Billionaire investor Warren Buffett said on Friday the US economy continues to be in a recession, by his definition, and will continue to be for at least several more months.
During a live appearance on CNBC, Buffett said ripples of the credit crunch are continuing to cause problems in financial businesses and the economy.
Earlier this year he said a financial crisis reveals which players have been “swimming naked,” because the tide goes out.
PHOTO: AP
That picture has worsened along with the crisis.
“We found out that Wall Street has been kind of a nudist beach,” said Buffett, who is chairman and chief executive of Berkshire Hathaway Inc, which is based in Omaha.
Buffett said activity at businesses Berkshire owns, especially ones related to housing construction such as Shaw carpet and Acme Brick, continued to slow during the summer.
RECESSION
He is confident the US will be doing better five years from now, Buffett said, but the economy could be worse five months from now.
Buffett said the economy is in a recession because most Americans aren’t doing as well today as before.
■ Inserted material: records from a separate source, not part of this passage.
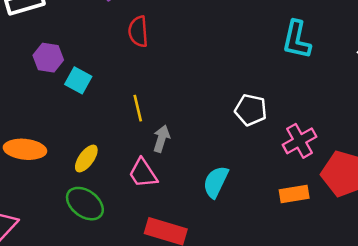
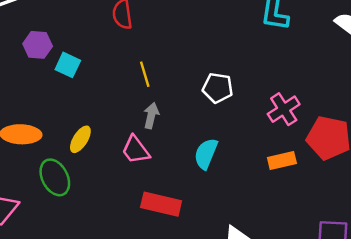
yellow line: (138, 108) -> (145, 74), moved
white pentagon: (251, 110) -> (218, 88), moved
green ellipse: (85, 204) -> (55, 177), moved, turned 30

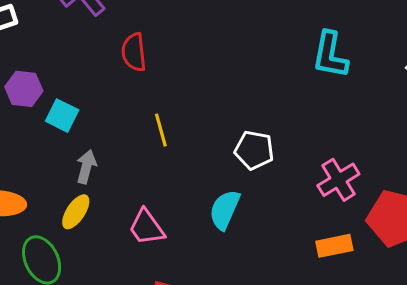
gray arrow: (151, 116) -> (86, 167), moved
cyan semicircle: (206, 154) -> (225, 210), moved

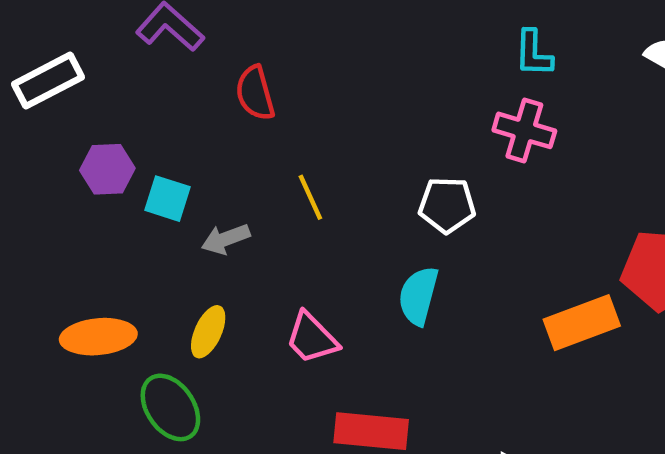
cyan L-shape: (330, 55) -> (533, 53), size x0.7
gray arrow: (86, 167) -> (226, 239), moved, turned -116
pink cross: (338, 180) -> (524, 130), moved, turned -33
orange rectangle: (334, 246) -> (582, 323), size x1.4

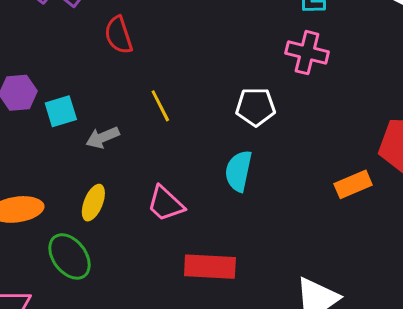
cyan square: (167, 199) -> (61, 111), turned -32
orange rectangle: (582, 323) -> (353, 184), size x0.7

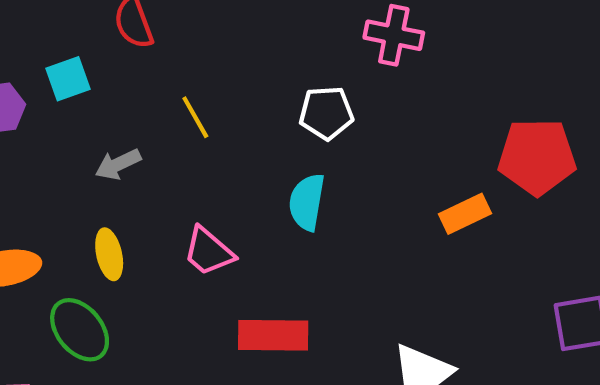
cyan square: (61, 111) -> (68, 79), moved
yellow ellipse: (93, 203) -> (109, 254), turned -32

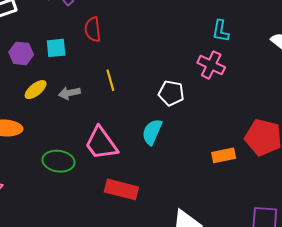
pink trapezoid: (208, 251) -> (101, 143), size x1.4
yellow ellipse: (109, 254) -> (36, 90), moved, turned 50
green ellipse: (80, 330) -> (59, 161), moved, turned -56

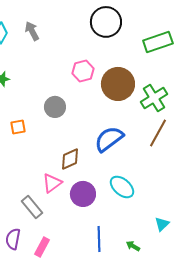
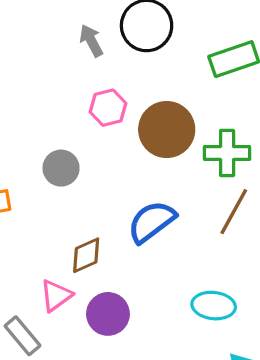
gray arrow: (32, 31) -> (91, 41), moved
green cross: (154, 98) -> (227, 153), turned 32
cyan ellipse: (122, 187) -> (214, 306), moved, turned -35

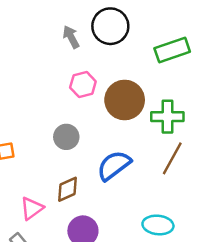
gray circle: (61, 168) -> (66, 137), moved
pink triangle: (56, 295) -> (32, 208), moved

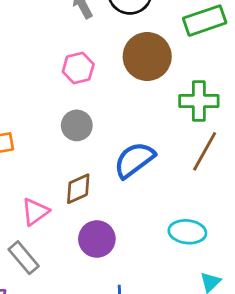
pink hexagon: (83, 85) -> (78, 68), moved
brown circle: (125, 100) -> (147, 57), moved

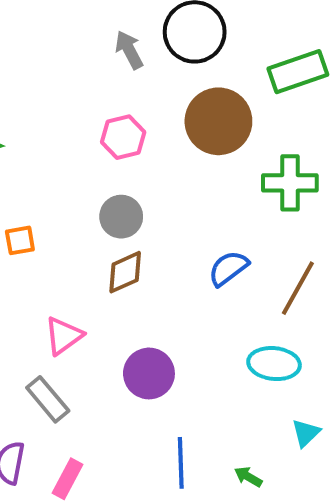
brown line: (205, 151) -> (298, 288), moved
blue semicircle: (134, 160) -> (228, 268), moved, size x0.7
brown diamond: (78, 189) -> (125, 272), moved

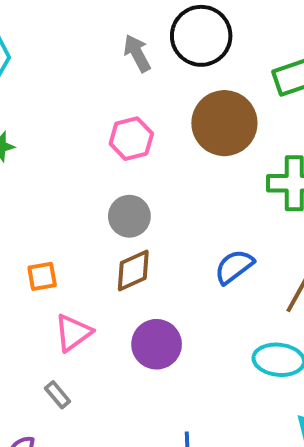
orange square: (20, 240) -> (42, 276), moved
purple circle: (149, 373) -> (157, 344), moved
gray rectangle: (48, 399) -> (58, 395), size x0.6

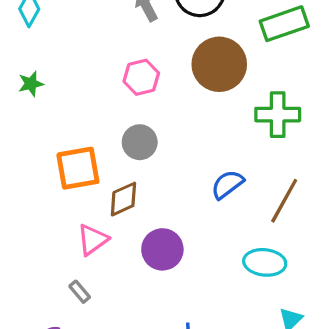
brown diamond: (133, 271) -> (123, 199), moved
orange square: (42, 276) -> (78, 168), moved, size x1.8

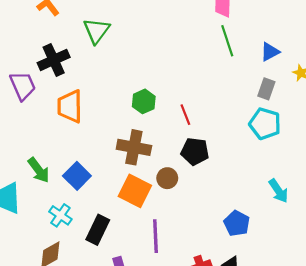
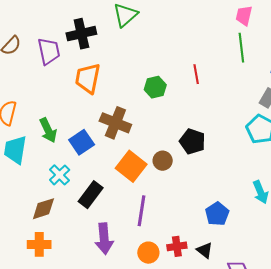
red line: (185, 115) -> (196, 74), moved
brown cross: (134, 147) -> (115, 123), moved

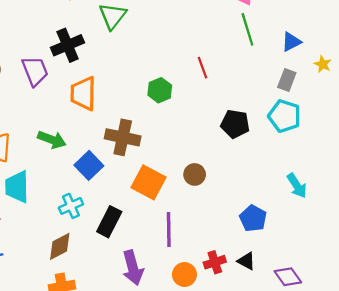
green arrow: (48, 130) -> (52, 140), moved, turned -35
black pentagon: (192, 141) -> (235, 124), moved
brown circle: (163, 161) -> (195, 174), moved
cyan cross: (60, 175) -> (71, 206), turned 30

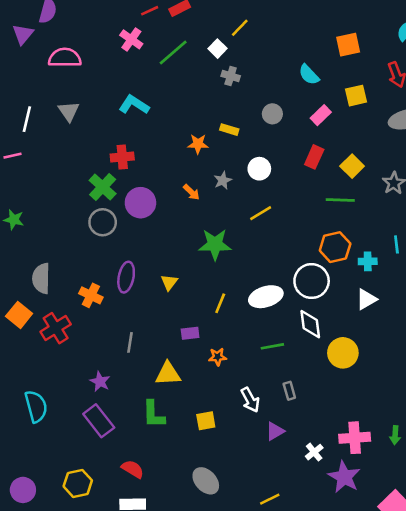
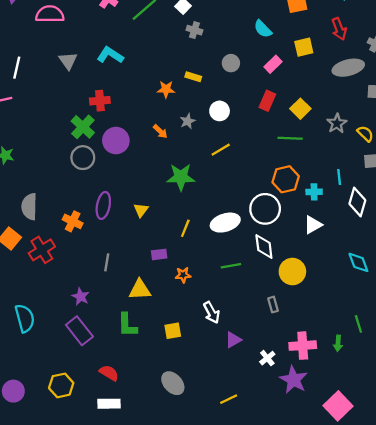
gray triangle: (69, 111) -> (68, 61), moved
gray rectangle: (289, 391) -> (273, 305), moved

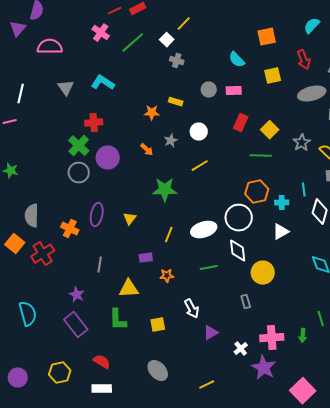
pink rectangle: (273, 64) -> (234, 91), moved, turned 42

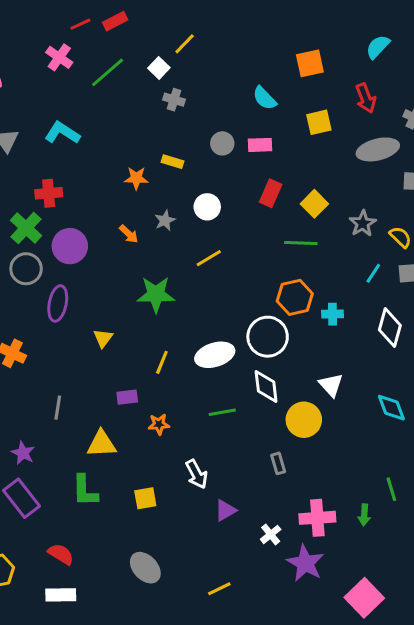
cyan line: (304, 190) -> (373, 273), moved, turned 40
purple ellipse: (97, 215) -> (58, 303), moved
white triangle: (281, 232) -> (331, 385), moved, turned -42

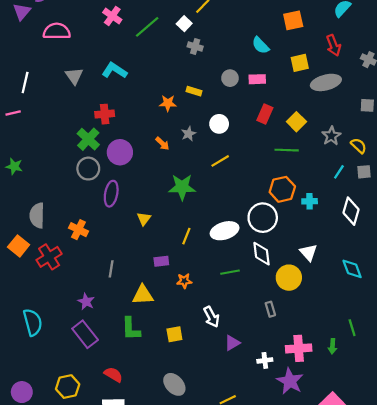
gray ellipse: (378, 149) -> (326, 82), moved
white cross: (271, 534) -> (265, 360), turned 32

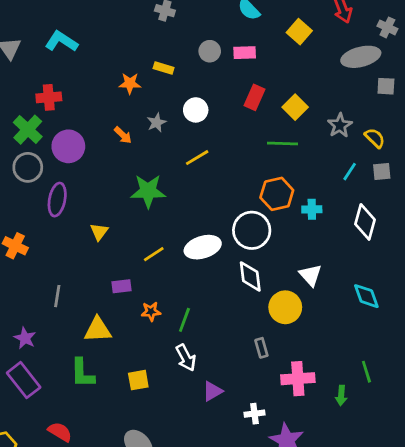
yellow square: (300, 63) -> (299, 32), turned -36
gray ellipse: (326, 82) -> (361, 57), moved
yellow line: (186, 236) -> (154, 254), turned 35
green line: (230, 272) -> (184, 320), moved, turned -60
pink cross: (299, 348) -> (298, 379), moved

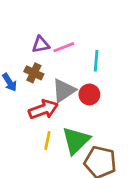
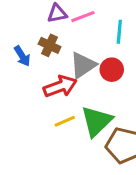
yellow line: (47, 140) -> (65, 121), turned 54

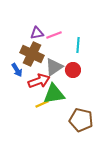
brown cross: (50, 45) -> (32, 54), size x1.6
blue arrow: (22, 56) -> (17, 70), moved
green triangle: (97, 121) -> (54, 94), moved, turned 35

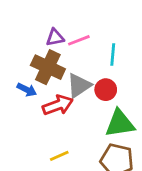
blue arrow: (17, 70) -> (27, 90), turned -32
green triangle: (54, 94) -> (120, 123), moved
yellow line: (42, 104) -> (59, 156), moved

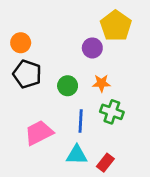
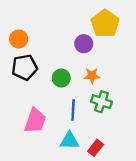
black pentagon: (27, 74) -> (25, 67), turned -30
pink trapezoid: (39, 133) -> (35, 121), turned 136

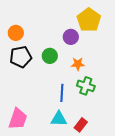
green circle: (61, 78) -> (50, 56), moved
pink trapezoid: (35, 121) -> (18, 119), moved

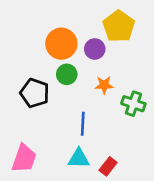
orange circle: (16, 33) -> (61, 44), moved, size x1.5
black pentagon: (21, 57) -> (35, 93), moved, turned 30
green cross: (86, 86) -> (133, 104), moved

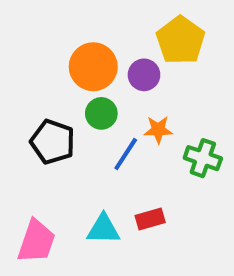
blue line: (83, 124) -> (126, 154), moved, turned 30
cyan triangle: (79, 158) -> (103, 229), moved
red rectangle: (108, 166) -> (150, 219), moved, turned 36

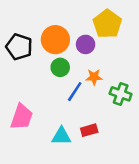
black pentagon: (53, 142) -> (19, 47), moved
pink trapezoid: (36, 241) -> (22, 117), moved

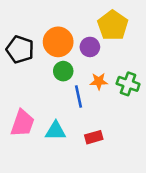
blue line: (75, 92) -> (78, 97), turned -45
green cross: (121, 94) -> (128, 84), moved
cyan triangle: (61, 136) -> (56, 131), moved

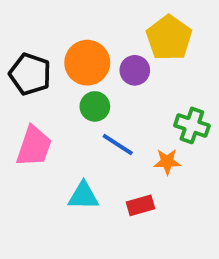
orange star: (99, 81) -> (167, 162), moved
blue line: (78, 97) -> (118, 145), turned -45
pink trapezoid: (23, 123) -> (34, 146), moved

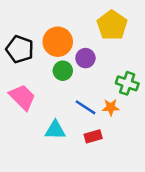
purple circle: (135, 70) -> (85, 58), moved
blue line: (118, 145) -> (85, 107), moved
pink trapezoid: (34, 146) -> (22, 97), turned -64

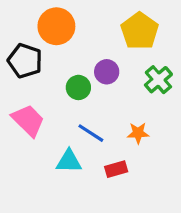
orange circle: (58, 42) -> (56, 26), moved
green cross: (127, 83) -> (158, 80), moved, turned 30
blue line: (85, 107) -> (91, 133), moved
The technical definition of a recession most economists use is two consecutive quarters of negative growth in the nation’s GDP.
Regarding the nation’s credit crunch, Buffett said he believed mortgage giants Fannie Mae and Freddie Mac are too big to fail, but that doesn’t mean that all the shareholder equity in those companies can’t be wiped out.
“They’re looking for help, obviously. And the scale of help is such that I don’t think it can come from the private sector,” Buffett said.
So the “Oracle of Omaha” predicted that the federal government eventually would have to step in to help because the troubles of Fannie Mae and Freddie Mac seem to be growing and feeding on themselves.
Together the companies hold about half of US mortgage debt and are the largest source of funding for home mortgages. But they are seeing too many defaults. Losses between April and June for the two companies totaled US$3.1 billion, and investors fear they will continue to grow.
Buffett said it is likely more banks will fail, especially in areas where there was a real estate bubble and the bank got heavily involved in the housing market.
“What we’ll see is failures where the bankers were dumb in what they did,” Buffett said.
But Buffett said the Federal Deposit Insurance Corp’s guarantee on accounts up to US$100,000 should prevent bank failures driven by panic.
Buffett said the US’ current economic struggles create investment opportunities, and his phone is ringing more lately than it was three months ago. But he said many of those calls have come from desperate people and did not represent good investment opportunities.
As the stock market problems continue, Buffett is looking for ways to use Berkshire’s roughly US$31 billion in cash.
“The cheaper they get, the harder I’ll look,” he said, referring to shares.
DROPPING HINTS
He said Berkshire added to some of its holdings because share prices fell enough to be attractive. The company had been buying shares of either Wells Fargo & Co or American Express Co in recent months, he said, but wouldn’t specify which.
Shares of both American Express and Wells Fargo rose in Friday morning trading after Buffett’s comments. American Express gained US$1.29, or 3.5 percent, to trade at US$38.30. And Wells Fargo gained US$1.02, or 3.6 percent, to trade at US$29.46.
Buffett also said that he sold nearly two-thirds of Berkshire’s 35.6 million shares of Anheuser-Busch Cos stock because he wasn’t sure Belgian brewer InBev SA’s takeover bid of US$65 a share would succeed. Anheuser agreed to the US$52 billion bid last month.
“In retrospect, I was wrong to partially sell the holdings,” Buffett said, disclosing that he sold the stock for about US$61 or US$62 a share. At the end of June Berkshire still held 13.8 million shares of Anheuser.
OIL SANDS
Buffett said the trip he and friend Bill Gates took earlier this week to Canada to look at Alberta’s oil sands shouldn’t be interpreted as a sign that he or Berkshire will invest in mining companies.
Buffett said what he learned on the trip may be useful a couple years down the road, but he has no current plans to invest in oil sands mining.